Responsibility for the provision of public housing was delegated to the inner London boroughs on local government reorganisation in 1965. Like Camden and Lambeth, the London Borough of Islington, under chief architect Alf Head and his successor Chris Purslow, moved from a policy of comprehensive redevelopment and system building, to low-rise terraced schemes and the rehabilitation of C19 stock. The design of some projects was parcelled out to private practices such as Darbourne and Darke, Andrews Sherlock and Partners, Pring, White and Partners, and John Melvin, while other schemes, such as the Belvoir Estate, were undertaken in-house. Islington’s architect’s department adopted a neo-vernacular style, starting at the New North Road estate (c 1980-1981, job architect Mary Hogben). Local details were sometimes quoted to witty effect, as at Catherine Griffiths Court (1987-1988) which echoes the square tiling of Tecton’s Finsbury Health Centre, opposite.
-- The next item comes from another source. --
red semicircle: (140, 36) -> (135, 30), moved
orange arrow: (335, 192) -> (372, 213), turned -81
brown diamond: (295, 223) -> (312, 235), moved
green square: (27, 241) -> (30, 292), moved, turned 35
The number and scale of new-build housing schemes dramatically decreased from the mid-1970s in response to reductions in local government expenditure. The Belvoir and Highcroft and estates to the north of the borough were amongst Islington’s last new-build schemes, thus ending almost a century of public housing provision in London. The two estates, separated by Hillrise Road, were designed by separate teams at around the same time. The Belvoir site (job architect Gerry Jury) was planned between July and November 1983, with design work completed in 1984, and construction completed in 1987; at Highcroft, to the east, the job architect was Mary Hogben.
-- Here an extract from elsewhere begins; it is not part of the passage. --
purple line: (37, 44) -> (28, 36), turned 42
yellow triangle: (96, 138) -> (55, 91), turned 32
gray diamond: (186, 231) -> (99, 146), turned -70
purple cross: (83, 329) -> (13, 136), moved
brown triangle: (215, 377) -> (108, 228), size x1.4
The Belvoir scheme comprises a total of 48 units, providing a range of social housing from single-bedroom bungalows to three-storey four-bedroom family homes, with sheltered housing and units designed specifically for mobility-impaired occupants. It respected the existing street layout and was designed to be contextually appropriate to its suburban site in terms of the type, scale and massing of its dwellings, and its principal building materials. A bold and playful Post-Modernist design though restrained in its gestures, suited to its domestic function and suburban setting, and exhibiting the influence of Stirling’s Neue Staatsgalerie, Stuttgart, and CR Mackintosh. Very thoughtfully planned terms of the end users, and anticipating the provisions of the Disability Discrimination Act of 1995, it was described by the Architects’ Journal as ‘an example of public housing at its best’ (19 October 1988). It is little altered externally, beyond the occasional replacements of doors, and changes to the original paint colours.

Reasons for Listing


The Belvoir Estate, 1983-1987 by Islington Architect’s Department is listed at Grade II, for the following principal reasons:

Architectural interest:

* a bold and lively estate in a Post-Modernist style, designed using a limited palette of materials and motifs to striking effect, with playful classical references and richly-detailed elevations;
* contextually considerate in terms of the scale and form of its buildings, though with variety in massing and composition, using a combination of traditional and modern materials;
* thoughtfully planned with a bias towards the quieter side of the site, with the creation of an inward-facing street onto which a mixture of housing types face, with each unit provided some outdoor space;
* exemplary provision for mobility-impaired residents, anticipating the Disability Discrimination Act 1995;
* degree of survival: the buildings and site stands little altered since its completion.

Historic interest:

* the scheme marks the culmination of Islington’s return to high-density, low-rise terraced housing and bookends almost a century of social housing in inner London.